Perhaps the most controversial topic I can raise in this era of American history is on education. Every day, en route to my place of higher education, I got stuck at a stoplight that happens to be at the intersection of a run-down, likely-abandoned vocational school that looks like it hasn’t been used since 1986. I volunteered at my grandmothers once-high school and there’s something haunting about being inside. I can almost clearly envision her walking the halls, the scent of motor oil wafting from the mechanical classroom several doors down. Today, however, the door to the garage is likely permanently shut, locked, and ignored. Within the classroom, all things are oriented toward performance and efficiency, with little or no care to curiosity, creativity, or learning from mistakes. And yet we are the first to complain about autotuned music styles and the disappearance of fine art and artists with every passing year.
My friend Trisha and I rekindled following the passing of our mutual angel girl Jojo, and I’ve never heard a more adorably sad remark. She told me that while she was away at college, her parents decided it was time to dispose of their piano. Trisha was rather disappointed and felt that she had been ‘robbed of her creativity’. I couldn’t help but consider the similar feelings that so many others probably have while they also attend school. In years since the budget deficits in 2009-2010, the United States has seen a sharp decrease in most academic programs not directly relative to the STEM curriculum. English, science, technology, and math dominate the lives of children nationwide to a point where kids as young as 5 and 6 years of age enjoy yoga during recess because it helps them ‘de-stress’. I’d go out on a limb to say that there’s probably something far worse going on here that five year olds have and understand stress.
What is this world doing? Forbidding a child his or her creativity is a waste of a hemisphere of the brain! Everyone has heard that there is more neurological activity in one hemisphere for logical reasoning and another respectively for creativity. So this raises a very challenging question; by removing the music programs from schools and discouraging an excess of art and trade-relative classes, how are we affecting the development of the next generation of brains?
People often discuss the ‘good ‘ol days’ when George Gershwin tickled the ivories with his orchestra and when Andy Warhol graced every museum with the latest trendy art, citing that this generation has nothing like these prodigal artists up and coming. How about the revival of culture, art, architecture, and creativity? The more we promote hand-crafted masterpieces, the more culture we will surround ourselves with, which in turn produces a better, more inspired and positive society. It is not at all a waste of time. A wise Facebook post just recently told me, “Accounting, law, and doctors are the works that keep us alive, but the artists, poets, and musicians are those that make us want to live on”. Revive culture, don’t demolish it, darlings.
Hello all, considering that both of us as students experienced the joys of music in conjunction with our educations I thought I would add some of my own insights.

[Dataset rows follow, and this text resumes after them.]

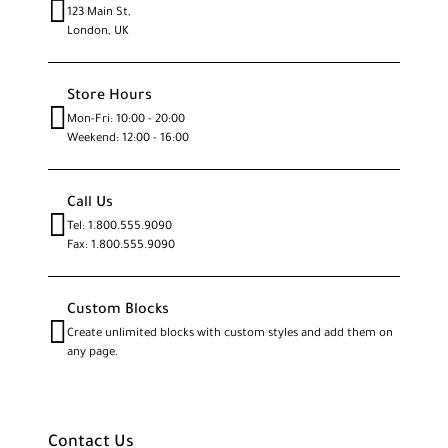
123 Main St,
London, UK
Store Hours
Mon-Fri: 10:00 - 20:00
Weekend: 12:00 - 16:00
Call Us
Tel: 1.800.555.9090
Fax: 1.800.555.9090
Custom Blocks
Create unlimited blocks with custom styles and add them on
any page.
Contact Us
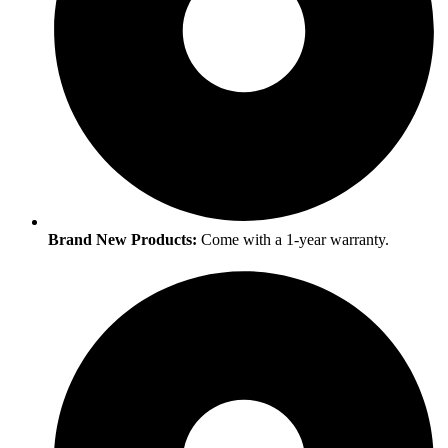
Brand New Products:
Come with a 1-year warranty.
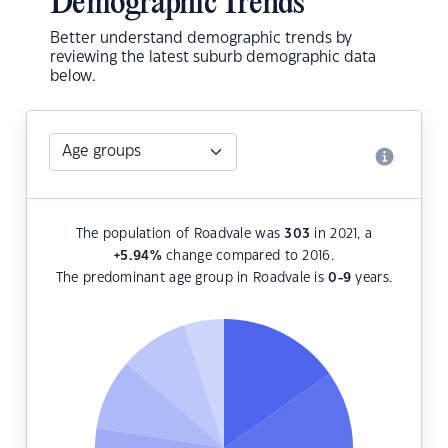
Demographic Trends
Better understand demographic trends by
reviewing the latest suburb demographic data
below.
The population of Roadvale was
303
in 2021, a
+5.94
%
change compared to 2016.
The predominant age group in Roadvale is
0-9
years.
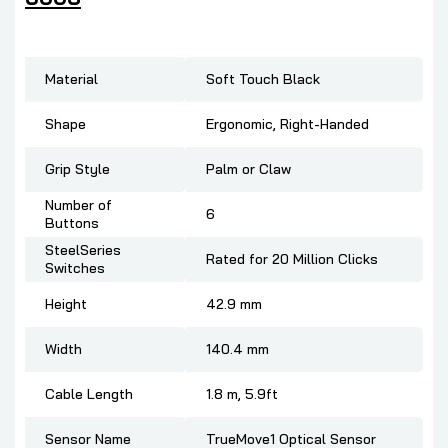
Material
Soft Touch Black
Shape
Ergonomic, Right-Handed
Grip Style
Palm or Claw
Number of
6
Buttons
SteelSeries
Rated for 20 Million Clicks
Switches
Height
42.9 mm
Width
140.4 mm
Cable Length
1.8 m, 5.9ft
Sensor Name
TrueMove1 Optical Sensor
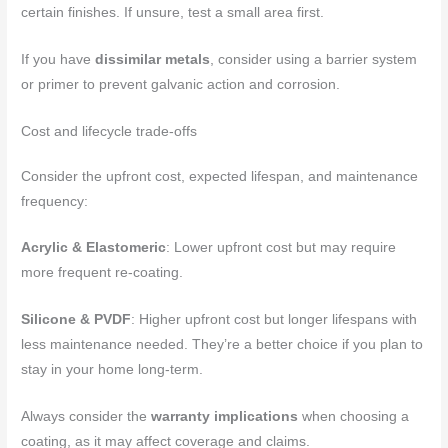
certain finishes. If unsure, test a small area first.
If you have
dissimilar metals
, consider using a barrier system
or primer to prevent galvanic action and corrosion.
Cost and lifecycle trade-offs
Consider the upfront cost, expected lifespan, and maintenance
frequency:
Acrylic & Elastomeric
: Lower upfront cost but may require
more frequent re-coating.
Silicone & PVDF
: Higher upfront cost but longer lifespans with
less maintenance needed. They’re a better choice if you plan to
stay in your home long-term.
Always consider the
warranty implications
when choosing a
coating, as it may affect coverage and claims.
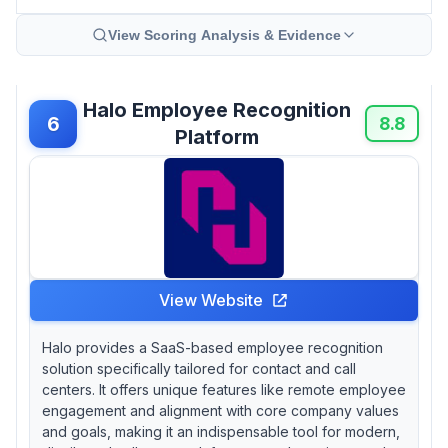
View Scoring Analysis & Evidence
Halo Employee Recognition
6
8.8
Platform
View Website
Halo provides a SaaS-based employee recognition
solution specifically tailored for contact and call
centers. It offers unique features like remote employee
engagement and alignment with core company values
and goals, making it an indispensable tool for modern,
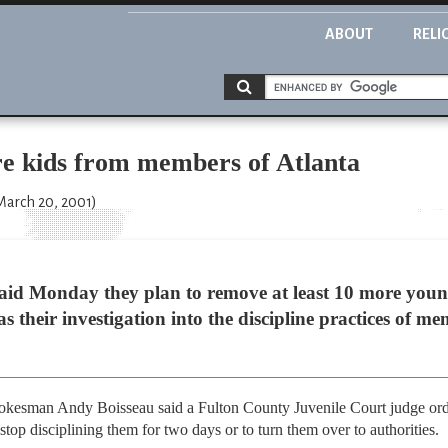
ABOUT
RELI
e kids from members of Atlanta
 March 20, 2001)
s said Monday they plan to remove at least 10 more you
as their investigation into the discipline practices of 
esman Andy Boisseau said a Fulton County Juvenile Court judge ordere
 stop disciplining them for two days or to turn them over to authorities.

A brief history of my initiation into music would explain why music and art programs are so important for me as someone who was fortunate enough to experience these programs in school as I grew up. Some of my fondest musical memories as a child are of sitting on a couch while my older cousins took piano lessons, this was simply exposure, but music planted a seed in my mind that grew over the years in a way no one could have imagined. Once 6th grade came around (I still had a love of listening to music, but hadn’t played much up to that point) I had started taking piano lessons, and once 7th grade came around I had been charged with the responsibilities of being the sole trombone player in my elementary school band. I was awful, I had no practice ethic in relation to how I treat practicing now 14 years into being a guitarist & singer. While I had started learning trombone I had also taken my first guitar lessons, took vocal lessons as well as piano lessons. Piano lessons quickly got abandoned as that instrument was the least practiced of all for me, I had no time to dedicate to it and guitar had really taken a hold on me musically and creatively. Fast forward to 2016, add a music minor, years of study in the fields of classical, jazz, blues, and rock guitar, and extended study in production and songwriting, with hopefully better vocals from practice and care of my vocal cords, and with a new practice ethic I have been approaching guitar in new and creative ways.
I am for all intensive purposes a Tele style player, but I have been using strat style guitars now as well, learning how to use a tremolo system for increased expression in my playing and writing. I feel that being given the opportunities to explore creative outlets such as the visual and aural arts allowed me as an adult to think more creatively and as a result of that I have been able to think abstractly and I hope that shows in my own music to some degree. I do not want to know what the future holds without having handed these gift and skills down to the next generation, even Einstein played the violin.